FAANG Stocks Taken to the Woodshed in Tech-Led Market Correction

Bryan Perry

A former Wall Street financial advisor with three decades' experience, Bryan Perry focuses his efforts on high-yield income investing and quick-hitting options plays.

There is no way to put a positive spin on the carnage in what has been the torchbearer for the stock market during the past three years.

While there are some major winning stocks in several sectors, the most successfully “crowded” trade has been to be long in what are known as the FAANG stocks, consisting of Facebook (NASDAQ:FB), Amazon (NASDAQ:AMZN), Apple (NASDAQ:AAPL), Netflix (NASDAQ:NFLX) and Alphabet’s Google (NASDAQ:GOOG). The group has been a juggernaut and a tremendous influence amid the volatility of the broader market.

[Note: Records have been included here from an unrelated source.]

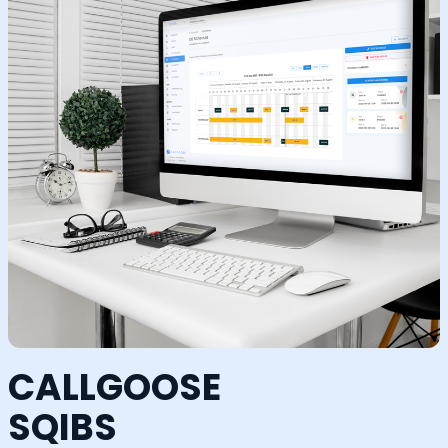
CALLGOOSE
SQIBS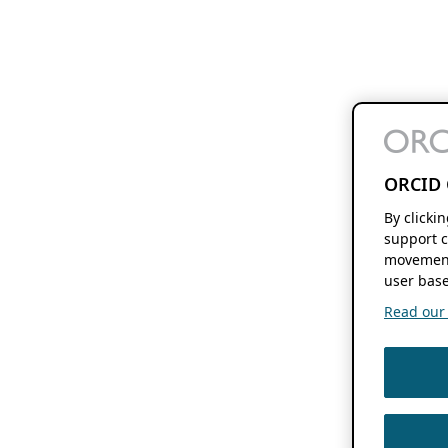
ORCID 
By clicki
support c
movement
user base
Read our f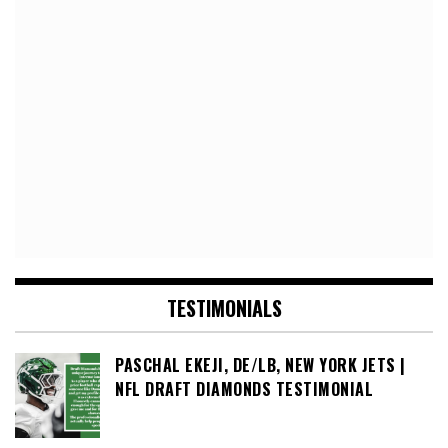
TESTIMONIALS
PASCHAL EKEJI, DE/LB, NEW YORK JETS |
NFL DRAFT DIAMONDS TESTIMONIAL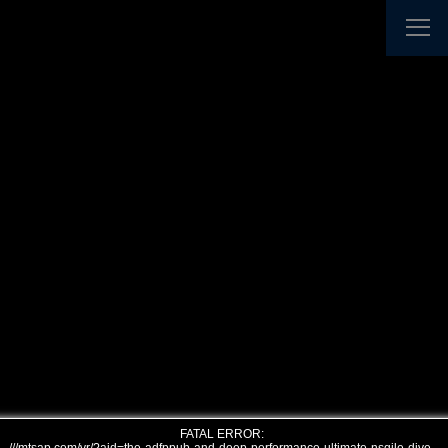
FATAL ERROR: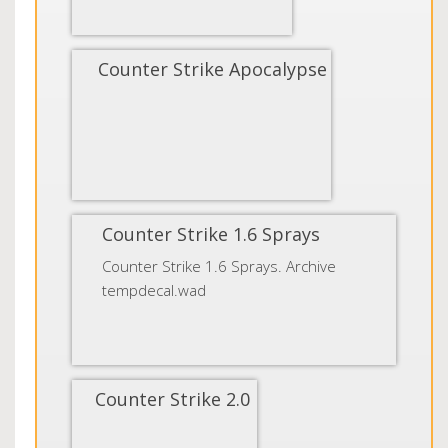
Counter Strike Apocalypse
Counter Strike 1.6 Sprays
Counter Strike 1.6 Sprays. Archive
tempdecal.wad
Counter Strike 2.0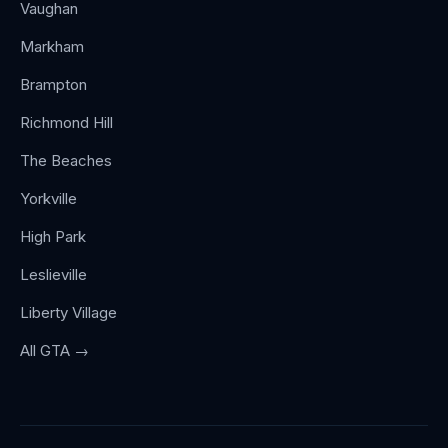
Vaughan
Markham
Brampton
Richmond Hill
The Beaches
Yorkville
High Park
Leslieville
Liberty Village
All GTA →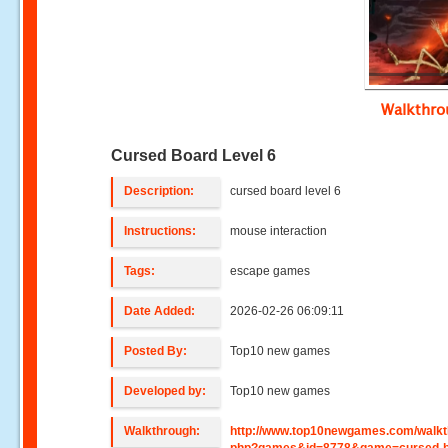
Walkthr
Cursed Board Level 6
Description:
cursed board level 6
Instructions:
mouse interaction
Tags:
escape games
Date Added:
2026-02-26 06:09:11
Posted By:
Top10 new games
Developed by:
Top10 new games
Walkthrough:
http://www.top10newgames.com/walkt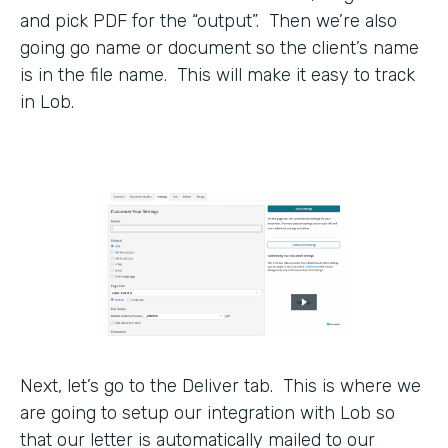
and pick PDF for the “output”. Then we’re also
going go name or document so the client’s name
is in the file name. This will make it easy to track
in Lob.
Next, let’s go to the Deliver tab. This is where we
are going to setup our integration with Lob so
that our letter is automatically mailed to our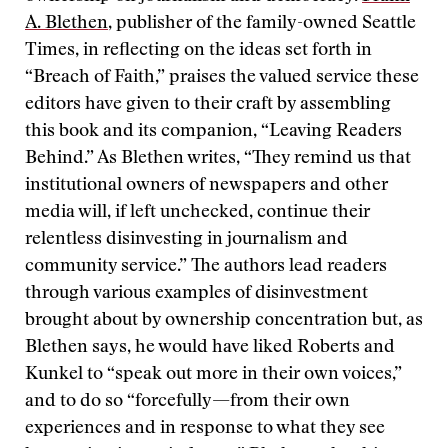
A. Blethen
, publisher of the family-owned Seattle
Times, in reflecting on the ideas set forth in
“Breach of Faith,” praises the valued service these
editors have given to their craft by assembling
this book and its companion, “Leaving Readers
Behind.” As Blethen writes, “They remind us that
institutional owners of newspapers and other
media will, if left unchecked, continue their
relentless disinvesting in journalism and
community service.” The authors lead readers
through various examples of disinvestment
brought about by ownership concentration but, as
Blethen says, he would have liked Roberts and
Kunkel to “speak out more in their own voices,”
and to do so “forcefully—from their own
experiences and in response to what they see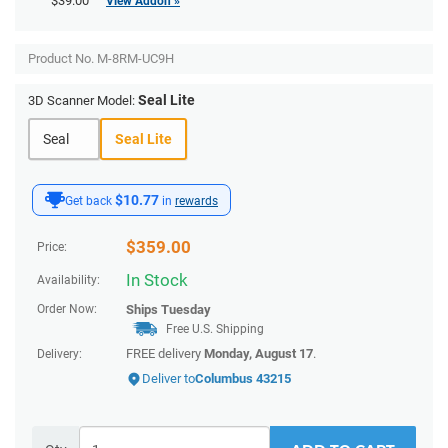
$39.00
View Addon »
Product No.
M-8RM-UC9H
Seal Lite
3D Scanner Model:
Seal
Seal Lite
$10.77
Get back
in
rewards
$
359.00
Price:
In Stock
Availability:
Order Now:
Ships
Tuesday
Free U.S. Shipping
FREE delivery
Monday, August 17
.
Delivery:
Deliver to
Columbus 43215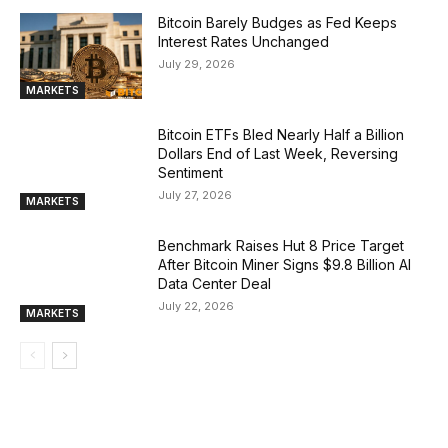
Bitcoin Barely Budges as Fed Keeps
Interest Rates Unchanged
July 29, 2026
MARKETS
Bitcoin ETFs Bled Nearly Half a Billion
Dollars End of Last Week, Reversing
Sentiment
July 27, 2026
MARKETS
Benchmark Raises Hut 8 Price Target
After Bitcoin Miner Signs $9.8 Billion AI
Data Center Deal
July 22, 2026
MARKETS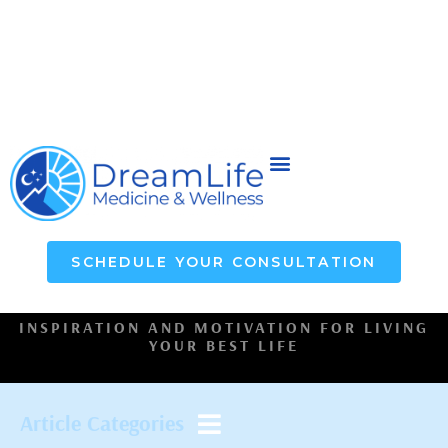
SCHEDULE YOUR CONSULTATION
INSPIRATION AND MOTIVATION FOR LIVING
YOUR BEST LIFE
Article Categories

As of March 20, 2018, the market capitalization of these companies summed up to $472.38 billion + $760.36 billion + $888.66 billion + $136.92 billion + $757.54 billion = $3.015 trillion. The S&P market cap in total is 70 to 80 percent of the U.S. stock market’s capitalization, and the FAANGs, by order of market cap, rank 4th, 3rd, 1st, 67th and 9th on the index. This means that a collective up (or down) movement in these tech shares will lead to an increase (or decrease) in the S&P 500 index.

Each of these FAANG stocks has had its own set of issues during the first quarter of 2017. Facebook is seeing a huge fallout of user confidence after the Cambridge Analytica scandal. After revelations that Cambridge Analytica accessed millions of Facebook users’ data without their knowledge, embattled CEO Mark Zuckerberg is apologizing.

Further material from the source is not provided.